Campus game of humans v. zombies. Here, the idea is that players have an app on their mobile phone. Each player is a human or a zombie. A zombie tags a human to infect them, and a human can throw a bunched up sock at a zombie to temporarily stun it. That same zombie can no longer infect that particular human, although after a few minutes it can revive and attack other humans. The cloud computing system maintains a big status map, data about the players and their current states (but there can be secretly infected humans, or zombies that are miraculously cured, so the game state visible to players doesn't necessarily have to be perfectly correct and consistent relative to truth, even if the system knows the truth). This has been a popular choice for past cs5412 students. The application is fun to build but less likely to ever matter commercially, but perhaps with significant integration into real-time devices would start to close in on this huge opportunity we've talked about in the fog/edge space. Anyhow, not every single project will be a fog or edge example. So this particular one is more classic.

Help us port Derecho to libFabric and add WAN capabilities to the system. This is a very different project area. Derecho currently runs in a single data center at a time, and we would like to build a wide-area layer, in which we would use TCP (a special WAN version) between data centers, and the would extend Derecho with WAN functionality to allow us to mirror data between different locations, much like with the Smoke and Mirrors File System that Hakim Weatherspoon's team once created. We have a roadmap for this work, and it involves a series of puzzles, like getting LibFabrics to run on a WAN, testing its performance, getting Derecho itself to run on LibFabrics in that configuration, testing performance for this combination, and then adding some APIs to Derecho for exploring the capability. In fact, the main reason Derecho is not a primary choice for our Fog projects is that without LibFabrics, Derecho needs RDMA hardware and most people have no way to get that. But in fact for this work, we will give you access to RDMA hardware, so that you can help compare the performance with LibFabrics and without it (more precisely, with RDMA hardware or without it; Derecho would run through LibFabrics for both cases).

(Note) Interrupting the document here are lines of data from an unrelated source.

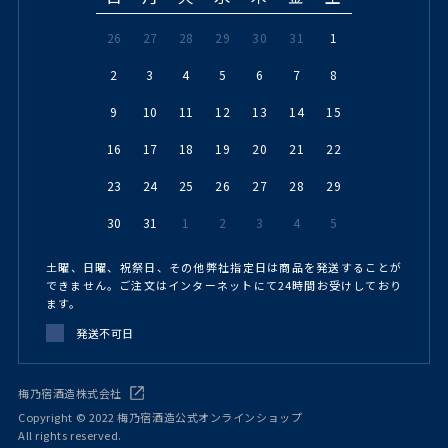
26
27
28
29
30
31
1
2
3
4
5
6
7
8
9
10
11
12
13
14
15
16
17
18
19
20
21
22
23
24
25
26
27
28
29
30
31
1
2
3
4
5
土曜、日曜、祝祭日、その他弊社指定日は商品を発送することが
できません。ご注文はインターネットにて24時間お受けしており
ます。
発送不可日
梅乃宿酒造株式会社
Copyright © 2022 梅乃宿酒造公式オンラインショップ
All rights reserved.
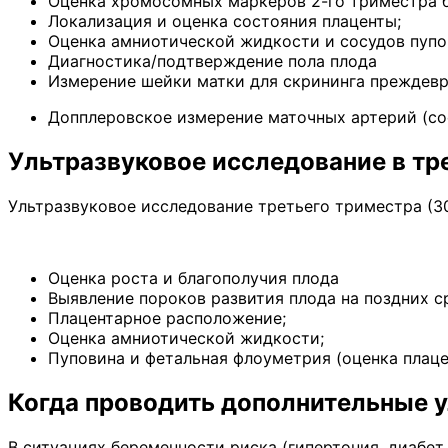
Оценка хромосомных маркеров 2-го триместра 
Локализация и оценка состояния плаценты;
Оценка амниотической жидкости и сосудов пупо
Диагностика/подтверждение пола плода
Измерение шейки матки для скрининга преждев
Допплеровское измерение маточных артерий (со
Ультразвуковое исследование в тр
Ультразвуковое исследование третьего триместра (3
Оценка роста и благополучия плода
Выявление пороков развития плода на поздних с
Плацентарное расположение;
Оценка амниотической жидкости;
Пуповина и фетальная флоуметрия (оценка плаце
Когда проводить дополнительные 
В ситуациях беременности риска (гипертония, диабе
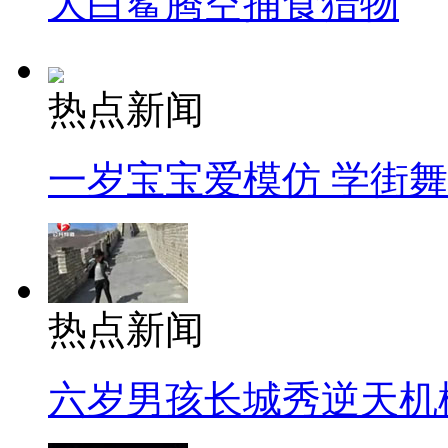
大白鲨腾空捕食猎物
热点新闻
一岁宝宝爱模仿 学街
热点新闻
六岁男孩长城秀逆天机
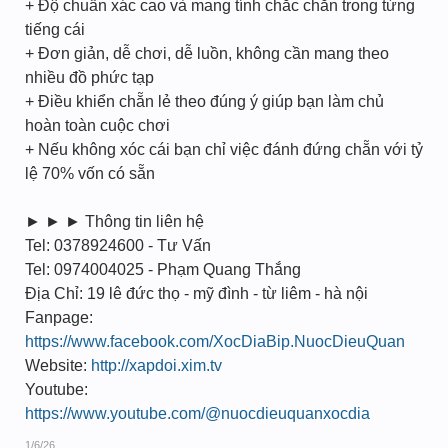
+ Độ chuẩn xác cao và mang tính chắc chắn trong từng
tiếng cái
+ Đơn giản, dễ chơi, dễ luồn, không cần mang theo
nhiều đồ phức tạp
+ Điều khiển chẵn lẻ theo đúng ý giúp bạn làm chủ
hoàn toàn cuộc chơi
+ Nếu không xóc cái bạn chỉ việc đánh đứng chẵn với tỷ
lệ 70% vốn có sẵn
► ► ► Thông tin liên hệ
Tel: 0378924600 - Tư Vấn
Tel: 0974004025 - Phạm Quang Thắng
Địa Chỉ: 19 lê đức thọ - mỹ đình - từ liêm - hà nội
Fanpage:
https://www.facebook.com/XocDiaBip.NuocDieuQuan
Website:
http://xapdoi.xim.tv
Youtube:
https://www.youtube.com/@nuocdieuquanxocdia
1/6/26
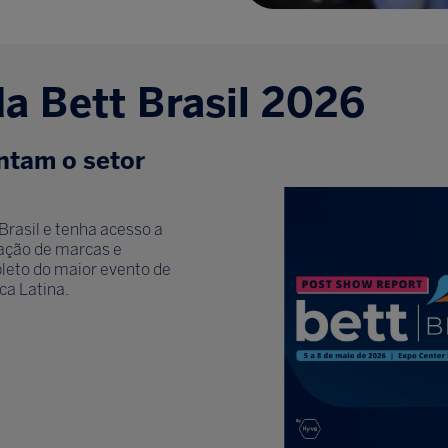
da Bett Brasil 2026
ntam o setor
Brasil e tenha acesso a
ipação de marcas e
eto do maior evento de
ca Latina.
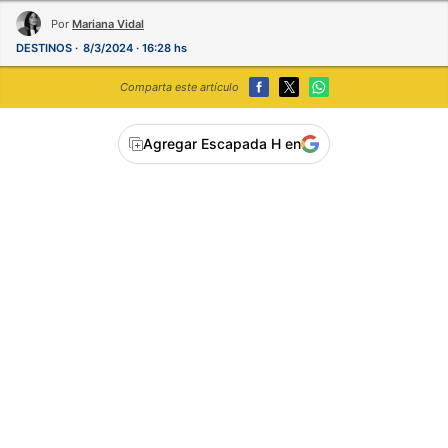
Por
Mariana Vidal
DESTINOS
8/3/2024 · 16:28 hs
Comparta este artículo
Agregar Escapada H en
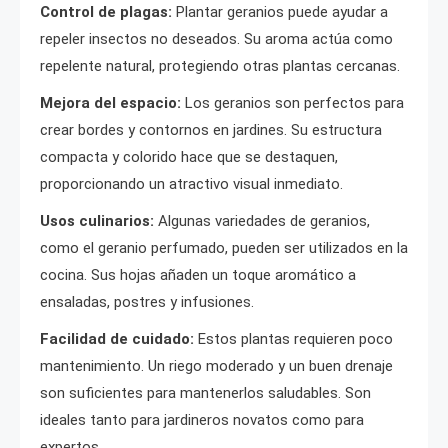
Control de plagas:
Plantar geranios puede ayudar a
repeler insectos no deseados. Su aroma actúa como
repelente natural, protegiendo otras plantas cercanas.
Mejora del espacio:
Los geranios son perfectos para
crear bordes y contornos en jardines. Su estructura
compacta y colorido hace que se destaquen,
proporcionando un atractivo visual inmediato.
Usos culinarios:
Algunas variedades de geranios,
como el geranio perfumado, pueden ser utilizados en la
cocina. Sus hojas añaden un toque aromático a
ensaladas, postres y infusiones.
Facilidad de cuidado:
Estos plantas requieren poco
mantenimiento. Un riego moderado y un buen drenaje
son suficientes para mantenerlos saludables. Son
ideales tanto para jardineros novatos como para
expertos.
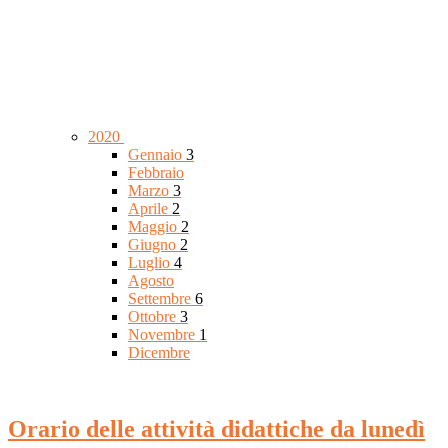
2020
Gennaio
3
Febbraio
Marzo
3
Aprile
2
Maggio
2
Giugno
2
Luglio
4
Agosto
Settembre
6
Ottobre
3
Novembre
1
Dicembre
Orario delle attività didattiche da lunedì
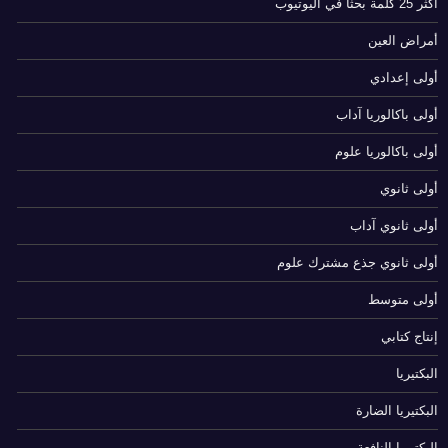
أكثر 25 كلمة بحثا في اليوتيوب
أمراض العين
أولى إعدادي
أولى باكالوريا آداب
أولى باكالوريا علوم
أولى ثانوي
أولى ثانوي آداب
أولى ثانوي جذع مشترك علوم
أولى متوسط
إنتاج كتابي
البكتيريا
البكتيريا الضارة
البكتيريا النافعة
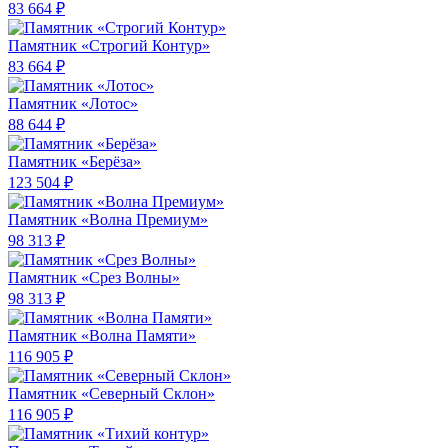
83 664 ₽
Памятник «Строгий Контур»
83 664 ₽
Памятник «Лотос»
88 644 ₽
Памятник «Берёза»
123 504 ₽
Памятник «Волна Премиум»
98 313 ₽
Памятник «Срез Волны»
98 313 ₽
Памятник «Волна Памяти»
116 905 ₽
Памятник «Северный Склон»
116 905 ₽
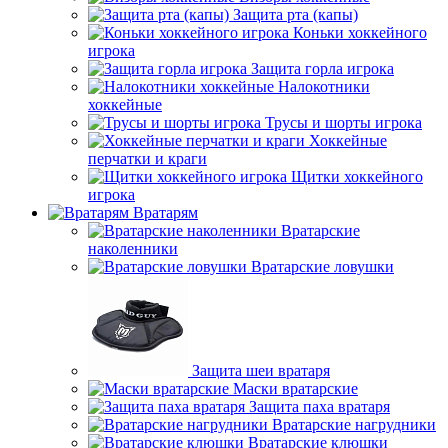
Защита рта (капы)
Коньки хоккейного
игрока
Защита горла игрока
Налокотники
хоккейные
Трусы и шорты игрока
Хоккейные
перчатки и краги
Щитки хоккейного
игрока
Вратарям
Вратарские
наколенники
Вратарские ловушки
Защита шеи вратаря
Маски вратарские
Защита паха вратаря
Вратарские нагрудники
Вратарские клюшки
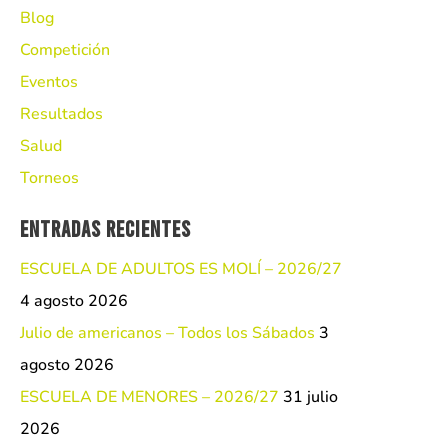
Blog
Competición
Eventos
Resultados
Salud
Torneos
Entradas recientes
ESCUELA DE ADULTOS ES MOLÍ – 2026/27
4 agosto 2026
Julio de americanos – Todos los Sábados
3
agosto 2026
ESCUELA DE MENORES – 2026/27
31 julio
2026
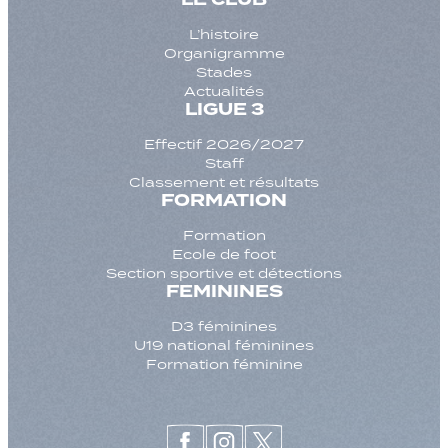
L’histoire
Organigramme
Stades
Actualités
LIGUE 3
Effectif 2026/2027
Staff
Classement et résultats
FORMATION
Formation
Ecole de foot
Section sportive et détections
FEMININES
D3 féminines
U19 national féminines
Formation féminine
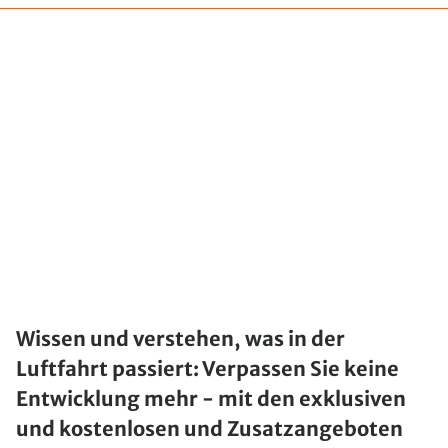
Wissen und verstehen, was in der
Luftfahrt passiert: Verpassen Sie keine
Entwicklung mehr - mit den exklusiven
und kostenlosen und Zusatzangeboten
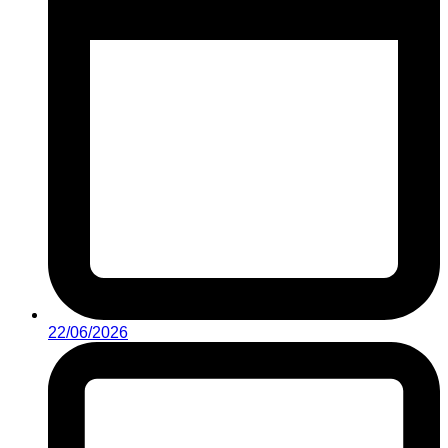
22/06/2026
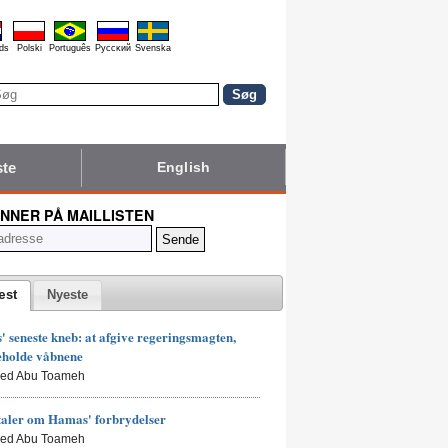
ds
Polski
Português
Pyccĸий
Svenska
ste
English
NNER PÅ MAILLISTEN
æst
Nyeste
 seneste kneb: at afgive regeringsmagten,
eholde våbnene
led Abu Toameh
taler om Hamas' forbrydelser
led Abu Toameh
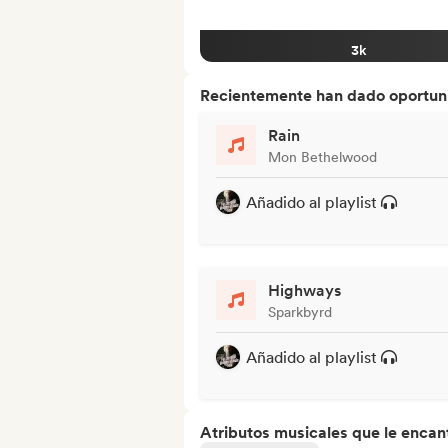
3k
Recientemente han dado oportuni
Rain
Mon Bethelwood
Añadido al playlist
Highways
Sparkbyrd
Añadido al playlist
Atributos musicales que le encan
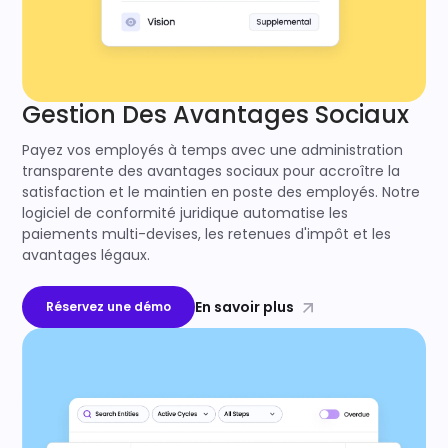
Gestion Des Avantages Sociaux
Payez vos employés à temps avec une administration
transparente des avantages sociaux pour accroître la
satisfaction et le maintien en poste des employés. Notre
logiciel de conformité juridique automatise les
paiements multi-devises, les retenues d'impôt et les
avantages légaux.
En savoir plus
Réservez une démo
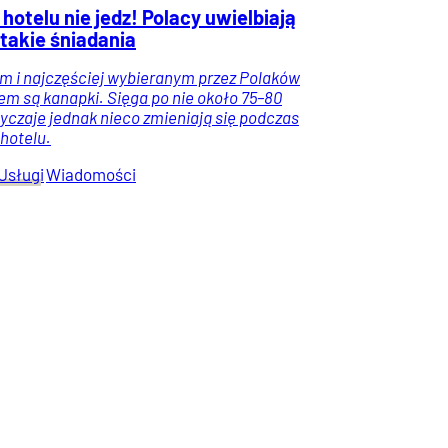
hotelu nie jedz! Polacy uwielbiają
takie śniadania
m i najczęściej wybieranym przez Polaków
em są kanapki. Sięga po nie około 75–80
yczaje jednak nieco zmieniają się podczas
 hotelu.
Usługi
Wiadomości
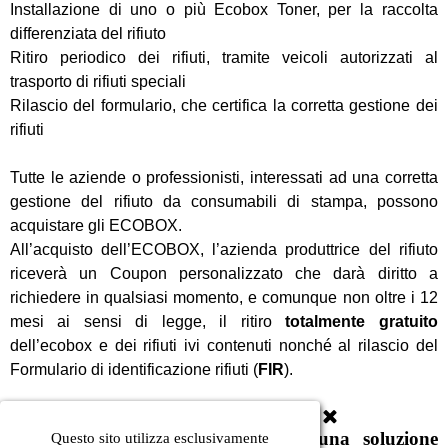
Installazione di uno o più Ecobox Toner, per la raccolta
differenziata del rifiuto
Ritiro periodico dei rifiuti, tramite veicoli autorizzati al
trasporto di rifiuti speciali
Rilascio del formulario, che certifica la corretta gestione dei
rifiuti
Tutte le aziende o professionisti, interessati ad una corretta
gestione del rifiuto da consumabili di stampa, possono
acquistare gli ECOBOX.
All’acquisto dell’ECOBOX, l’azienda produttrice del rifiuto
riceverà un Coupon personalizzato che darà diritto a
richiedere in qualsiasi momento, e comunque non oltre i 12
mesi ai sensi di legge, il ritiro
totalmente gratuito
dell’ecobox e dei rifiuti ivi contenuti nonché al rilascio del
Formulario di identificazione rifiuti (
FIR
).
La
ADVANCED SYSTEMS
offre una soluzione
Questo sito utilizza esclusivamente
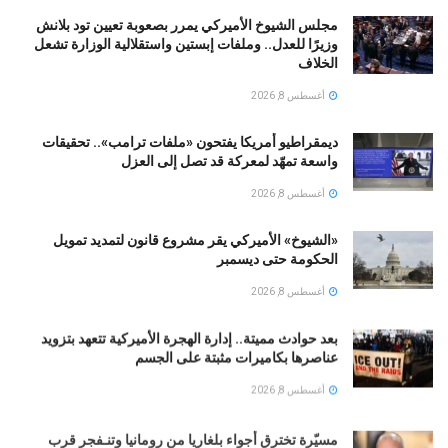
مجلس الشيوخ الأميركي يمرر بصعوبة تعيين تود بلانش
وزيرًا للعدل.. وملفات إبستين واستقلالية الوزارة تشعل
الخلاف
أغسطس 8, 2026
ديمقراطيو أمريكا يفتحون «ملفات ترامب».. تحقيقات
واسعة تمهّد لمعركة قد تصل إلى العزل
أغسطس 8, 2026
«الشيوخ» الأميركي يقر مشروع قانون لتمديد تمويل
الحكومة حتى ديسمبر
أغسطس 8, 2026
بعد حوادث مميتة.. إدارة الهجرة الأميركية تتعهد بتزويد
عناصرها بكاميرات مثبتة على الجسم
أغسطس 8, 2026
مسيّرة تخترق أجواء بلغاريا من رومانيا وتنـفجر قرب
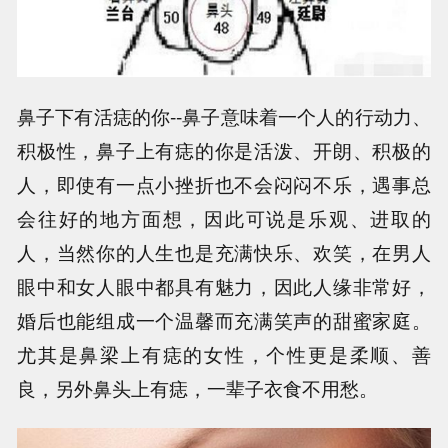
鼻子下有活痣的你--鼻子意味着一个人的行动力、
积极性，鼻子上有痣的你是活泼、开朗、积极的
人，即使有一点小挫折也不会闷闷不乐，遇事总
会往好的地方面想，因此可说是乐观、进取的
人，当然你的人生也是充满快乐、欢笑，在男人
眼中和女人眼中都具有魅力，因此人缘非常好，
婚后也能组成一个温馨而充满笑声的甜蜜家庭。
尤其是鼻梁上有痣的女性，个性更是柔顺、善
良，另外鼻头上有痣，一辈子衣食不用愁。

You would need (1) superb C++ coding abilities to tackle this project, including the new C++ 14 features such as variadic templates, and the new std:: library functions. (2) Experience doing system testing. (3) Good team skills: you would work on this under supervision, as part of the team led by Weijia Song, one of our main developers. So you wouldn't really be making decisions on your own -- every step of this needs to be agreed upon. Still, it would be real and would contribute useful technology to a exciting open-source cloud/fog platform. Weijia can probably supervise a maximum of 3 or 4 students, so we won't allow unlimited numbers of people to pick this option, and the ones who do may need to interview with him first. Expect to be asked to show that you really can write code in C++!